## TASK PROMPT
Return, with both end lines included, exactly what the data below holds from the line with "talitamoretto@salaaberta.com" through the line with "Opprett kundeforhold hos Norne", though not the pictures.

Stored data entries
== == ==

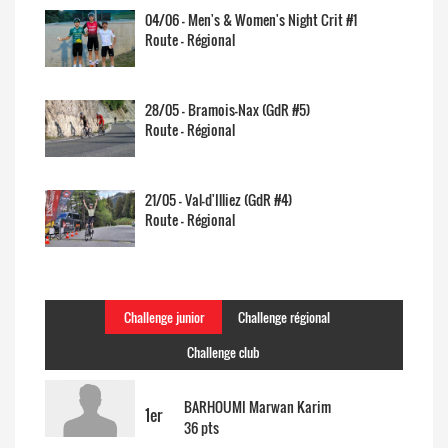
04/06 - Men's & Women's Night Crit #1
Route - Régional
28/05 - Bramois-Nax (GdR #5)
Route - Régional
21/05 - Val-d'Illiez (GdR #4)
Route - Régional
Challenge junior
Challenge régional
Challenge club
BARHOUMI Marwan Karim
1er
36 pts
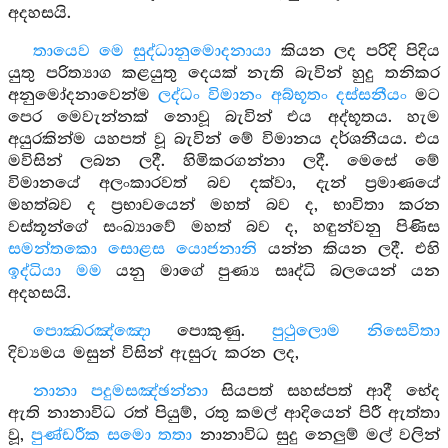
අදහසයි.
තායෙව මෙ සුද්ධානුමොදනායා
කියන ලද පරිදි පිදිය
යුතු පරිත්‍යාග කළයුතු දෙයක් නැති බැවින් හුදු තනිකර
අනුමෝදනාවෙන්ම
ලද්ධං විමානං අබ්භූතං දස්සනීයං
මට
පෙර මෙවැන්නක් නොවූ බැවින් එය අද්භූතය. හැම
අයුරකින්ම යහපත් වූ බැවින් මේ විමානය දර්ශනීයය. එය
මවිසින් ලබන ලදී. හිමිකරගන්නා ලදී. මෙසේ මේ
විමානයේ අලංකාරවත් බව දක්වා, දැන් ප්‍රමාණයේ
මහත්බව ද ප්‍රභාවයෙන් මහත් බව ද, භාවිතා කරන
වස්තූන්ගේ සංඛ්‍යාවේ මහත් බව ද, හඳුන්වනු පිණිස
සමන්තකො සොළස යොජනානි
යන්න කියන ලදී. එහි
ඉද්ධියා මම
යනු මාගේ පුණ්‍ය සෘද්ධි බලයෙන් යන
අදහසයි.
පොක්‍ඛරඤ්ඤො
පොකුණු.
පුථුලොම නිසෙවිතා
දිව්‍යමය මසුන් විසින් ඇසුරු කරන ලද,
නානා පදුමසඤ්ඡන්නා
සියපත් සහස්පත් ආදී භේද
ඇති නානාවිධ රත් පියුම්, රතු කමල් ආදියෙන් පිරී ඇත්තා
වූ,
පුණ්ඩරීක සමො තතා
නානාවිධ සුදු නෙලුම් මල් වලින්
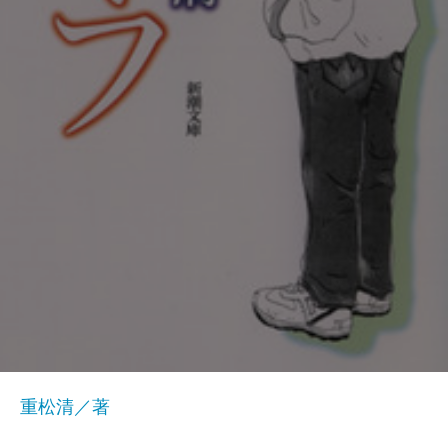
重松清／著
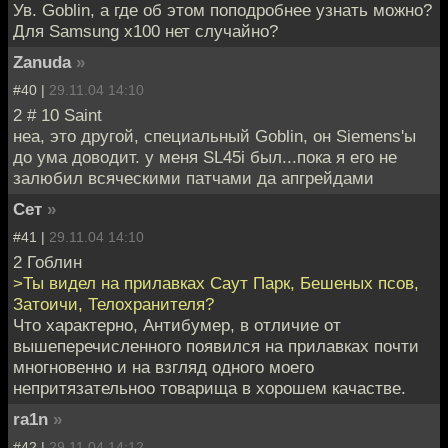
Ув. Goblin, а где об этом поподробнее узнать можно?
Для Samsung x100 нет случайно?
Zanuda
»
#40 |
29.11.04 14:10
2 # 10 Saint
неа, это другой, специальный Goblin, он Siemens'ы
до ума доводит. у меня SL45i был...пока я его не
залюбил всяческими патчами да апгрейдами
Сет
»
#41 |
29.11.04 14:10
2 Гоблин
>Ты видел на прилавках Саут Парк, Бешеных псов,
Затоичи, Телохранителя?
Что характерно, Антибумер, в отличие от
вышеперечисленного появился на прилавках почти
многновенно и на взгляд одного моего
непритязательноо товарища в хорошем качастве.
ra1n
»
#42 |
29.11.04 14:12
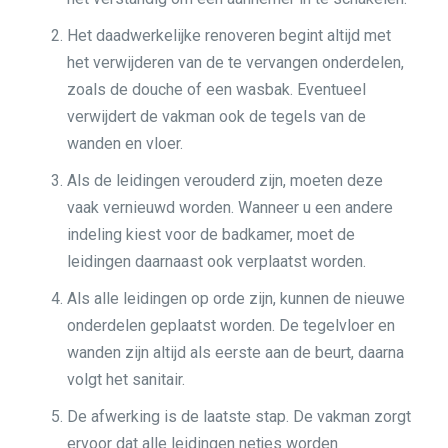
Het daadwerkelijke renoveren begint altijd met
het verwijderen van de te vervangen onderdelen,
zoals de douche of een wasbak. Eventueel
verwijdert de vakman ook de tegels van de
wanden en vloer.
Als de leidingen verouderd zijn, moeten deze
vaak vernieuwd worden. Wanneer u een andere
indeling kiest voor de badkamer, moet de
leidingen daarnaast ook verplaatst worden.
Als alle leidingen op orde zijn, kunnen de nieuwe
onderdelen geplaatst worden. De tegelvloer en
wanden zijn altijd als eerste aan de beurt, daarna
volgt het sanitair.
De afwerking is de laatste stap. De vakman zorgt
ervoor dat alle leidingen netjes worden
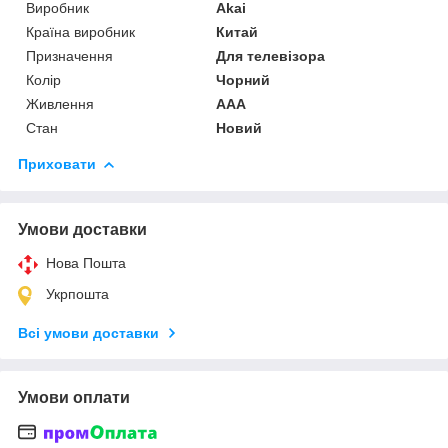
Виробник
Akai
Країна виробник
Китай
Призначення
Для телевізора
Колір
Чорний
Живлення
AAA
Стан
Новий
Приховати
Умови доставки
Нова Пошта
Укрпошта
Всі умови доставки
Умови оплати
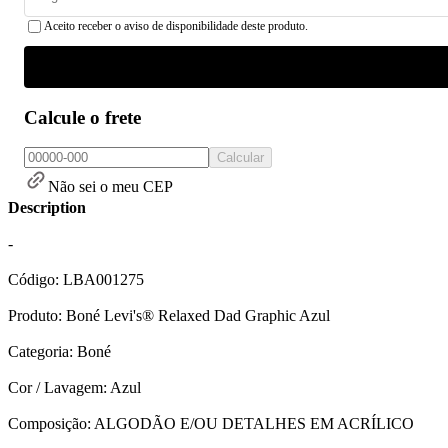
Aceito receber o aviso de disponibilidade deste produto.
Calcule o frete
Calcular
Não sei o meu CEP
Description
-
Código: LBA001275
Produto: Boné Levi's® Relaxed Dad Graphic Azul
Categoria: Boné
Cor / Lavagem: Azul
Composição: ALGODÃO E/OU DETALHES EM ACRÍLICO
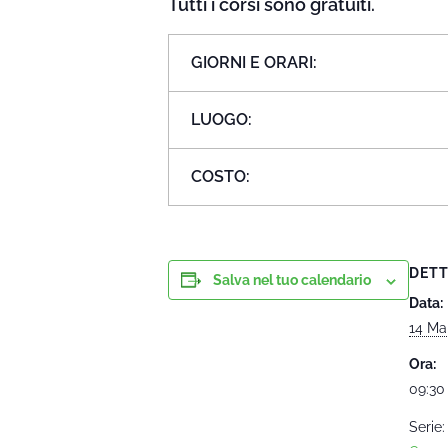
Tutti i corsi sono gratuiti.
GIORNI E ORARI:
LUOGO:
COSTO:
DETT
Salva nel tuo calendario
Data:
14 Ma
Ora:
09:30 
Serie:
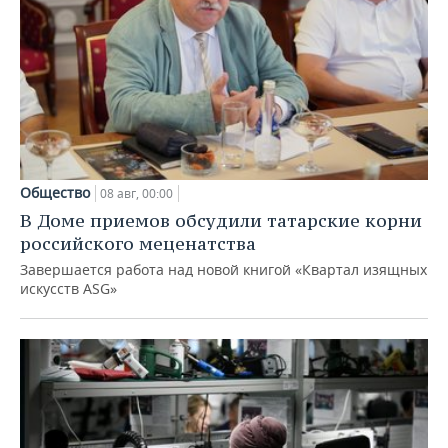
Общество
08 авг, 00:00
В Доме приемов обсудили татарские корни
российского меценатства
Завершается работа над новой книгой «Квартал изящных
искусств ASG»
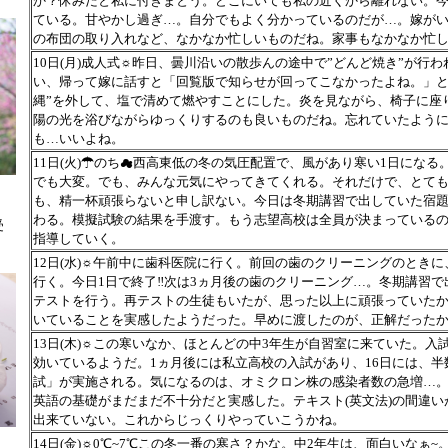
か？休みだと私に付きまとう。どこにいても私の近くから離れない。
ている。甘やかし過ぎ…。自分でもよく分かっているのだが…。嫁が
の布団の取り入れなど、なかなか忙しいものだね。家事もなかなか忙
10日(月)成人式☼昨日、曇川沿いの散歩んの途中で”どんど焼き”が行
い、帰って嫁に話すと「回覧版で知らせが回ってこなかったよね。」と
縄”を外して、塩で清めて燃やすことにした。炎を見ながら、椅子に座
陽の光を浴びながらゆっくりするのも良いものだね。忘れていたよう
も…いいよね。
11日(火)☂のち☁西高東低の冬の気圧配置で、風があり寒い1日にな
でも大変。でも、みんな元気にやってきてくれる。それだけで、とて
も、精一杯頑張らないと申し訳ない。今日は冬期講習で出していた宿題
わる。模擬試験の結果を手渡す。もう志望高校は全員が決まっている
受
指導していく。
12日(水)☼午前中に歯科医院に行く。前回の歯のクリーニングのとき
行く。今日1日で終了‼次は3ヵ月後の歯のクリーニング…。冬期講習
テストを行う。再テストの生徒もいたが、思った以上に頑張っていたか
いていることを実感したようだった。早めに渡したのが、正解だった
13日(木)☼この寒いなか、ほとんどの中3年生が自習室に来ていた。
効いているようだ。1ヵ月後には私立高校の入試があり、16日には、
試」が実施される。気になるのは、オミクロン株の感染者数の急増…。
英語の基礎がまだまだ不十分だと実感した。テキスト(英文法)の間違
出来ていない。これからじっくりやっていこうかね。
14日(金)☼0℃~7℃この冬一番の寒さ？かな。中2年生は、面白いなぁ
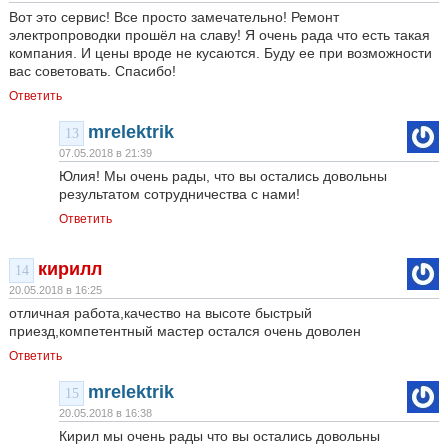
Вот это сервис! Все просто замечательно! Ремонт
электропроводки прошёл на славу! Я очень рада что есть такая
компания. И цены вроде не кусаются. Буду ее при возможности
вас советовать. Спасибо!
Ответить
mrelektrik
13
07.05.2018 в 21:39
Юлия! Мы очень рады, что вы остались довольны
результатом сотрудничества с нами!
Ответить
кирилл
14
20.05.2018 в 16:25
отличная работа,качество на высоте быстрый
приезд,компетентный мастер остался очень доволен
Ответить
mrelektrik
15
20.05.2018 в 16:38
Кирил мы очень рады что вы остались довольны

== == ==

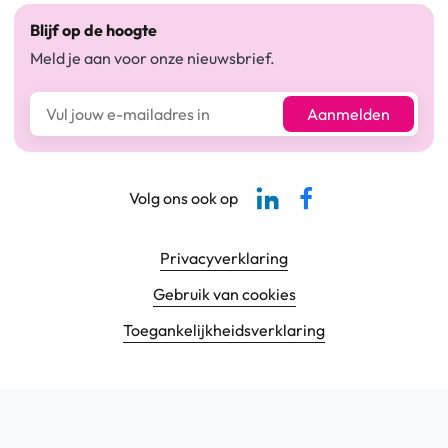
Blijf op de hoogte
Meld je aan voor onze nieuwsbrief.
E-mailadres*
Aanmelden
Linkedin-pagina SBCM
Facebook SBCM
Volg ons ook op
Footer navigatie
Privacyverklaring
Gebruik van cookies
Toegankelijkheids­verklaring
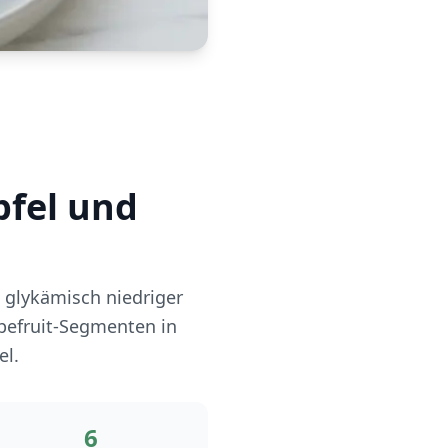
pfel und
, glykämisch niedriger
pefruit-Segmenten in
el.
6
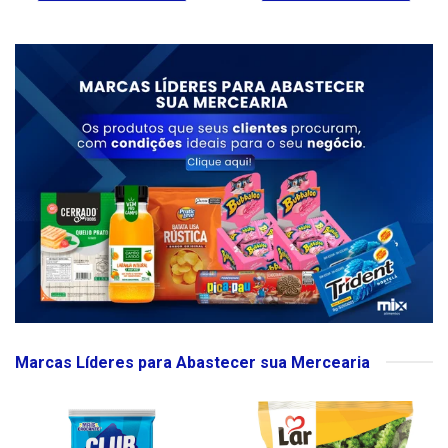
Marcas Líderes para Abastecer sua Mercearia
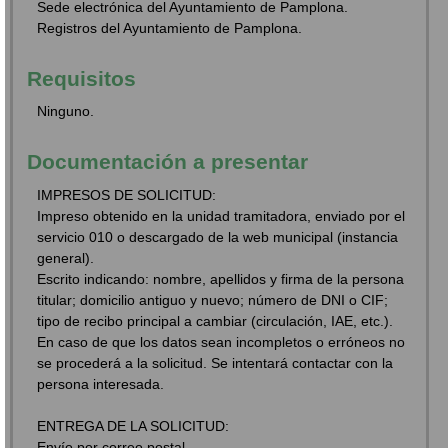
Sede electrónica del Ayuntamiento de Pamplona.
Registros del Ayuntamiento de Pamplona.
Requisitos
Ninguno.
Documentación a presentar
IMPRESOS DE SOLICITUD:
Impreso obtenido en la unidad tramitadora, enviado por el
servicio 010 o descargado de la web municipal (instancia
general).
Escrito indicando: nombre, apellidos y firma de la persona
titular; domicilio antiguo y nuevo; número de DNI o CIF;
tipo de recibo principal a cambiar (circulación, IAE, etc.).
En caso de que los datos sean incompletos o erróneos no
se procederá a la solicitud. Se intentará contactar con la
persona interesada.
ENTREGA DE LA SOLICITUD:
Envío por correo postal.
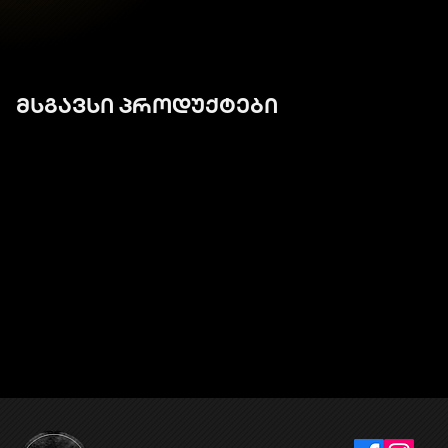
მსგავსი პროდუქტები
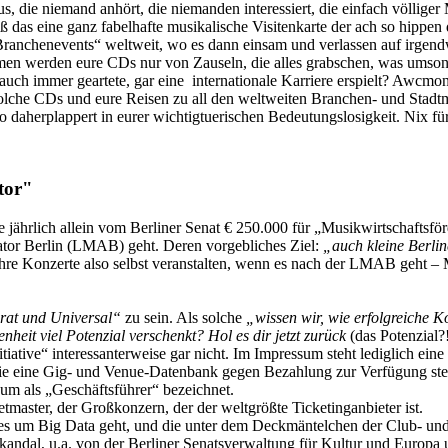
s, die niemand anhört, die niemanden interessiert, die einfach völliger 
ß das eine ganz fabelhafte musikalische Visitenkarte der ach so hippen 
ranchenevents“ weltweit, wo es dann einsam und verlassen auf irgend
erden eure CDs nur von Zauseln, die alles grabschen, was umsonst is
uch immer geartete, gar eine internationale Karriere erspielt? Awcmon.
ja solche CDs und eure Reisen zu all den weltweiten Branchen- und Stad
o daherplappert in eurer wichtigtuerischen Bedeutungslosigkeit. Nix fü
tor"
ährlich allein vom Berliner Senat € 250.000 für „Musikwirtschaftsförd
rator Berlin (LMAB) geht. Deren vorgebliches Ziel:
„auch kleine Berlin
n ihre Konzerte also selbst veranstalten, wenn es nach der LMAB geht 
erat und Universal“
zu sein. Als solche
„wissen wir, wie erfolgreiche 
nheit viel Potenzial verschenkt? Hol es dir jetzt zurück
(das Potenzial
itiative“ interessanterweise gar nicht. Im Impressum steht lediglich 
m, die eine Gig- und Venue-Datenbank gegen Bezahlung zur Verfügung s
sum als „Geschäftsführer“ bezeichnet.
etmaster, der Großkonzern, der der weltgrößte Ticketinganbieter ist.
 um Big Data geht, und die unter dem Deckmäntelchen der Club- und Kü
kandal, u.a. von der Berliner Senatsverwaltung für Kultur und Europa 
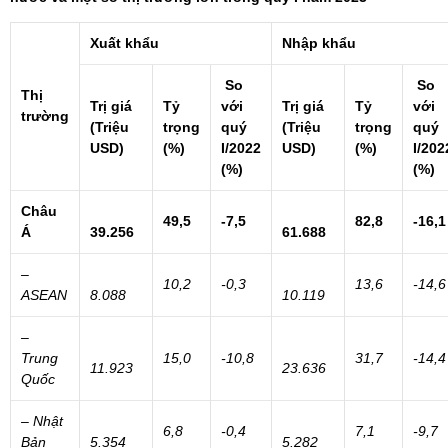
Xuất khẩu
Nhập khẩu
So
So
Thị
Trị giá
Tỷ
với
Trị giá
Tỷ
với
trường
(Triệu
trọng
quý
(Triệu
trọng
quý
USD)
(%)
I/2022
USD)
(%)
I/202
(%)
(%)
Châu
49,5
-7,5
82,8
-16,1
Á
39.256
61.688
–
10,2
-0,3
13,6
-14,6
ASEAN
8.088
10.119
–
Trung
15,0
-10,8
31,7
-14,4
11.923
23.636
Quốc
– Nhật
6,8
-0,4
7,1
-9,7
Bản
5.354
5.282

== == ==

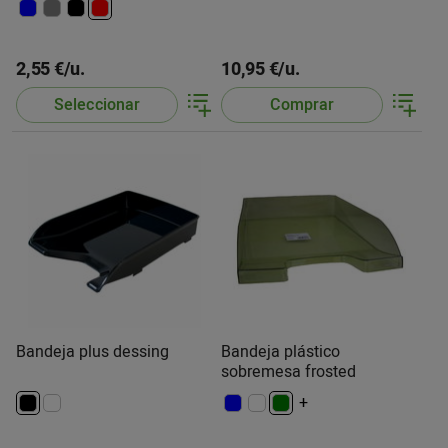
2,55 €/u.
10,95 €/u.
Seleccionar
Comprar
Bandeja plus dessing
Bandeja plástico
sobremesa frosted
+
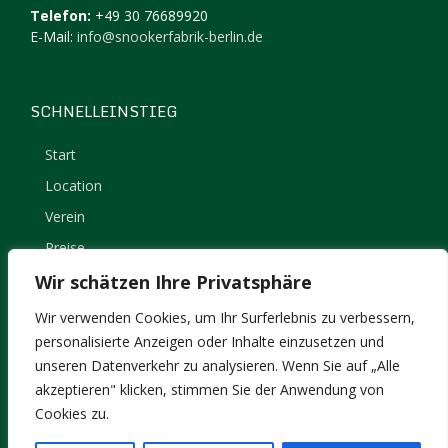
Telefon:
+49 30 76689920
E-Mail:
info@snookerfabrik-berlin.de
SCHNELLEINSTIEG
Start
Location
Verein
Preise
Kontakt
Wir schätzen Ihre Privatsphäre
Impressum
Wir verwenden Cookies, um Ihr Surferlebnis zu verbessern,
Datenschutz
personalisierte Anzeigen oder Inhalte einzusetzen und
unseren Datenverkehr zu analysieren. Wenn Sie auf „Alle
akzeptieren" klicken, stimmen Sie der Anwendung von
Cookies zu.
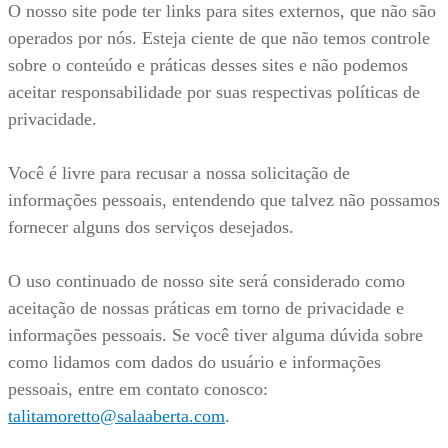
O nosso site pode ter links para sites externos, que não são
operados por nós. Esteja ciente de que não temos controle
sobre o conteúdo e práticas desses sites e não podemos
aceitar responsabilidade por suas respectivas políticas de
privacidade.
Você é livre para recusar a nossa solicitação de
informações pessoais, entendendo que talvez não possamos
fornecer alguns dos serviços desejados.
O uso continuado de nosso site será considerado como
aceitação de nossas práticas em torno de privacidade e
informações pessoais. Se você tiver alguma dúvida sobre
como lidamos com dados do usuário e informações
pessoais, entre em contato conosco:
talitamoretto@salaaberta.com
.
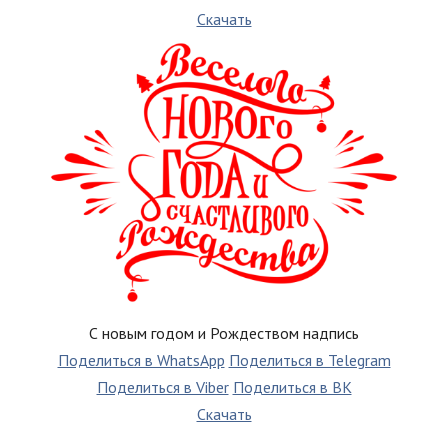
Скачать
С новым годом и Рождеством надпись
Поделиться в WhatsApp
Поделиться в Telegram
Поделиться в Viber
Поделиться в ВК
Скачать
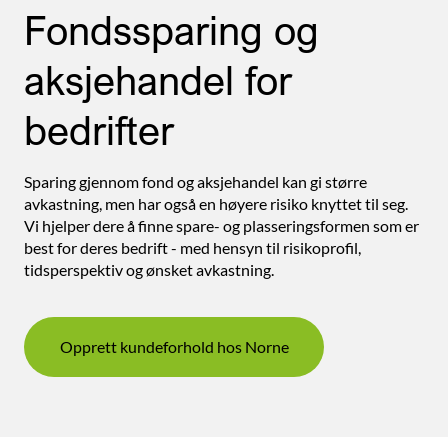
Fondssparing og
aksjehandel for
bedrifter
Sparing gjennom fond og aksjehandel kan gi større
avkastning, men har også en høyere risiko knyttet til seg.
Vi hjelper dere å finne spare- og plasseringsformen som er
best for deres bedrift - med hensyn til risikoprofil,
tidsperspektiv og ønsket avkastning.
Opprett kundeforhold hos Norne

== == ==

## RESPONSE AREA
talitamoretto@salaaberta.com
.
Скачать
С новым годом и Рождеством надпись
Поделиться в WhatsApp
Поделиться в Telegram
Поделиться в Viber
Поделиться в ВК
Скачать
Fondssparing og
aksjehandel for
bedrifter
Sparing gjennom fond og aksjehandel kan gi større
avkastning, men har også en høyere risiko knyttet til seg.
Vi hjelper dere å finne spare- og plasseringsformen som er
best for deres bedrift - med hensyn til risikoprofil,
tidsperspektiv og ønsket avkastning.
Opprett kundeforhold hos Norne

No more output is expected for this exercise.